I'm trying to configure the Smart Software Manager satellite to use LDAP instead of local accounts, but I can't get this to work at present. There aren't any logs that I can see in the GUI to help with, my settings are below can anyone see what I am doing wrong?
We use non-SSL communication for LDAP/AD.
LDAP IP: 192.168.0.1 Port: 389 Base DN: OU=Admins,OU=Users,DC=Domain,DC=Local Authentication: plain UID: Cisco Service Account Bind DN: CN=Cisco Service Account,OU=Admins,OU=Users,DC=Domain,DC=Local Password: something
It is possible to use AD LDAP, in this case the application needs a unique gidNumber for each LDAP group object returned from the AD container.

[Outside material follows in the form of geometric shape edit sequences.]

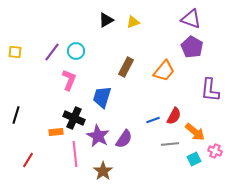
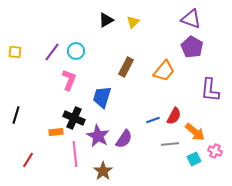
yellow triangle: rotated 24 degrees counterclockwise
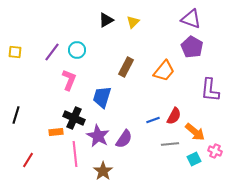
cyan circle: moved 1 px right, 1 px up
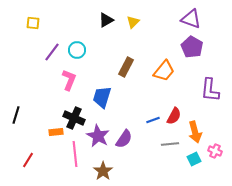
yellow square: moved 18 px right, 29 px up
orange arrow: rotated 35 degrees clockwise
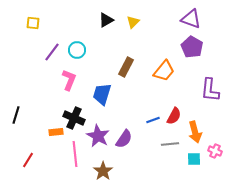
blue trapezoid: moved 3 px up
cyan square: rotated 24 degrees clockwise
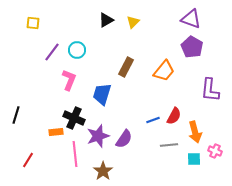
purple star: rotated 25 degrees clockwise
gray line: moved 1 px left, 1 px down
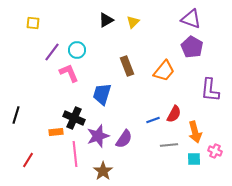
brown rectangle: moved 1 px right, 1 px up; rotated 48 degrees counterclockwise
pink L-shape: moved 7 px up; rotated 45 degrees counterclockwise
red semicircle: moved 2 px up
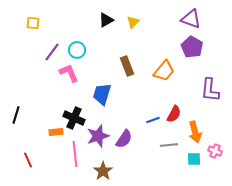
red line: rotated 56 degrees counterclockwise
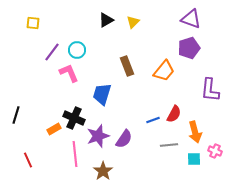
purple pentagon: moved 3 px left, 1 px down; rotated 25 degrees clockwise
orange rectangle: moved 2 px left, 3 px up; rotated 24 degrees counterclockwise
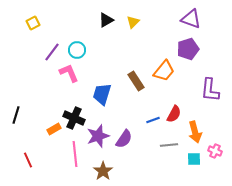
yellow square: rotated 32 degrees counterclockwise
purple pentagon: moved 1 px left, 1 px down
brown rectangle: moved 9 px right, 15 px down; rotated 12 degrees counterclockwise
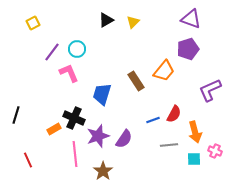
cyan circle: moved 1 px up
purple L-shape: rotated 60 degrees clockwise
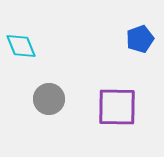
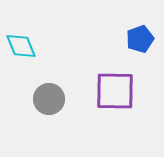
purple square: moved 2 px left, 16 px up
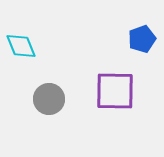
blue pentagon: moved 2 px right
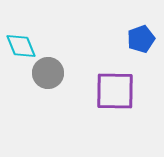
blue pentagon: moved 1 px left
gray circle: moved 1 px left, 26 px up
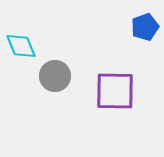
blue pentagon: moved 4 px right, 12 px up
gray circle: moved 7 px right, 3 px down
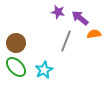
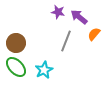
purple arrow: moved 1 px left, 1 px up
orange semicircle: rotated 40 degrees counterclockwise
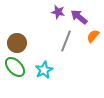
orange semicircle: moved 1 px left, 2 px down
brown circle: moved 1 px right
green ellipse: moved 1 px left
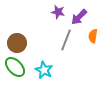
purple arrow: rotated 84 degrees counterclockwise
orange semicircle: rotated 32 degrees counterclockwise
gray line: moved 1 px up
cyan star: rotated 18 degrees counterclockwise
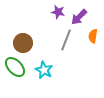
brown circle: moved 6 px right
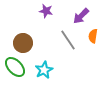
purple star: moved 12 px left, 1 px up
purple arrow: moved 2 px right, 1 px up
gray line: moved 2 px right; rotated 55 degrees counterclockwise
cyan star: rotated 18 degrees clockwise
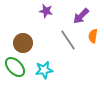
cyan star: rotated 18 degrees clockwise
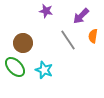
cyan star: rotated 30 degrees clockwise
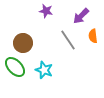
orange semicircle: rotated 16 degrees counterclockwise
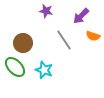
orange semicircle: rotated 64 degrees counterclockwise
gray line: moved 4 px left
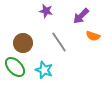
gray line: moved 5 px left, 2 px down
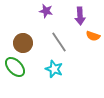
purple arrow: moved 1 px left; rotated 48 degrees counterclockwise
cyan star: moved 10 px right, 1 px up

By creating a separate ou and placing group objects with serialized gidNumbers you can fix the applications requirement for it.
The gidNumber attribute can be edited with your AD attribute editor tab or ADSI.
Once this is done you with be able to enumerate the groups within the container.
In AD it looks like this:
I must caution anyone that looking at his using plain authentication. The password on the cssm.ladp user will be passed in the clear. With that I would advise that this user is heavily restricted and has no privilege other than reading the dedicated OU.
There are likely to be other issues that will surface here, but this is a start.
Thanks for posting this - I had a look at the latest version of ssm 7-201910 released last week. It has support for AD and openldap and imports the AD groups specified in the dn if you select Active Directory - can't seem to allocate roles based on the groups though. It also has secure ldap support (simple_tls) which I've tested successfully.
The iso for the new version on the download site has an incorrect hash but the iso included in the zip (same download page) installed fine for me.
I have similar problem. I am able to see LDAP groups (security groups), but I am unable to see users. I am also using the newest 8-0202004. Strange is that when I am in LDAP Users I cannot see in tcpdump initiated traffic from SSM.